Henry Sildaru

Personal information
- Born: 26 August 2006 (age 19) Tallinn, Estonia

Sport
- Country: Estonia
- Sport: Freestyle skiing

Medal record
Men's freestyle skiing
Representing Estonia
Olympic Games
| Silver medal – second place | 2026 Milano Cortina | Halfpipe |
Junior World Championships
| Gold medal – first place | 2021 Krasnoyarsk | Halfpipe |
| Bronze medal – third place | 2021 Krasnoyarsk | Slopestyle |
| Bronze medal – third place | 2024 Livigno/Mottolino | Slopestyle |

= Henry Sildaru =

Estonian freestyle skier (born 2006)

Henry Sildaru (born 26 August 2006) is an Estonian freestyle skier. He represented Estonia at the 2026 Winter Olympics and won a silver medal in the halfpipe event.

==Career==
Sildaru made his FIS Freestyle Junior World Ski Championships in 2021 and won a gold medal in the halfpipe, and a bronze medal in the slopestyle events. He again competed at the Junior World Championships in 2024 and won a bronze medal in the slopestyle event.

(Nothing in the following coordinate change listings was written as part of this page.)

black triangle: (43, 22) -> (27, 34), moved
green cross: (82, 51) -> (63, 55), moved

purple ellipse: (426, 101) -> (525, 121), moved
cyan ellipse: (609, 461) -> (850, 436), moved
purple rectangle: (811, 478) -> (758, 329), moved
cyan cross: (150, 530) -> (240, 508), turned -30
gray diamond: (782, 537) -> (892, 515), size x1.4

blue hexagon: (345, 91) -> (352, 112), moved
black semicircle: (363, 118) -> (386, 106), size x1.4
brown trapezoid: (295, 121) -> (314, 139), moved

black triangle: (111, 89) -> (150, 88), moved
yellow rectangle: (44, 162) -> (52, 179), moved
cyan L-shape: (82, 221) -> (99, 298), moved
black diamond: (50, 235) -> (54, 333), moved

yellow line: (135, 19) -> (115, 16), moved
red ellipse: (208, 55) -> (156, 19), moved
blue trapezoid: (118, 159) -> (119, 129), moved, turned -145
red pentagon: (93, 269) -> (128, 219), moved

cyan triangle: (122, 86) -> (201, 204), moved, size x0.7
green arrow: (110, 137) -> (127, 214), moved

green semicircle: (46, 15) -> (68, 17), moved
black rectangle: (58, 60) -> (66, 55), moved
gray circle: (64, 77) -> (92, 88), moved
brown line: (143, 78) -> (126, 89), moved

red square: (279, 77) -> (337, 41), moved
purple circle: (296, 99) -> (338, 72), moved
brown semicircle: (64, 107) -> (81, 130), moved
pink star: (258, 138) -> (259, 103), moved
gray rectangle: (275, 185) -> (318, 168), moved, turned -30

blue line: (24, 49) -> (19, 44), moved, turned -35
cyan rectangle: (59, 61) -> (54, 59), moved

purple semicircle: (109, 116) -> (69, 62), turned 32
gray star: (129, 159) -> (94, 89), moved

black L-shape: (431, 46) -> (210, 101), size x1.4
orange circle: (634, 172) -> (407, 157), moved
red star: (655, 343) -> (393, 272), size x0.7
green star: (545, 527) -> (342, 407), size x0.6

He made his FIS Freestyle World Ski Championships in 2025, and competed in slopestyle, big air and halfpipe disciplines.

During the 2025–26 FIS Freestyle Ski World Cup, Sildaru earned his first career World Cup podium in slopestyle on 9 January 2026, finishing in second place. He was then selected to represent Estonia at the 2026 Winter Olympics in three freestyle skiing events. He won a silver medal in the halfpipe event with a score of 93.00, finishing .75 points behind gold medalist Alex Ferreira.

==Personal life==
Sildaru is the younger brother of Olympic freestyle skier Kelly Sildaru.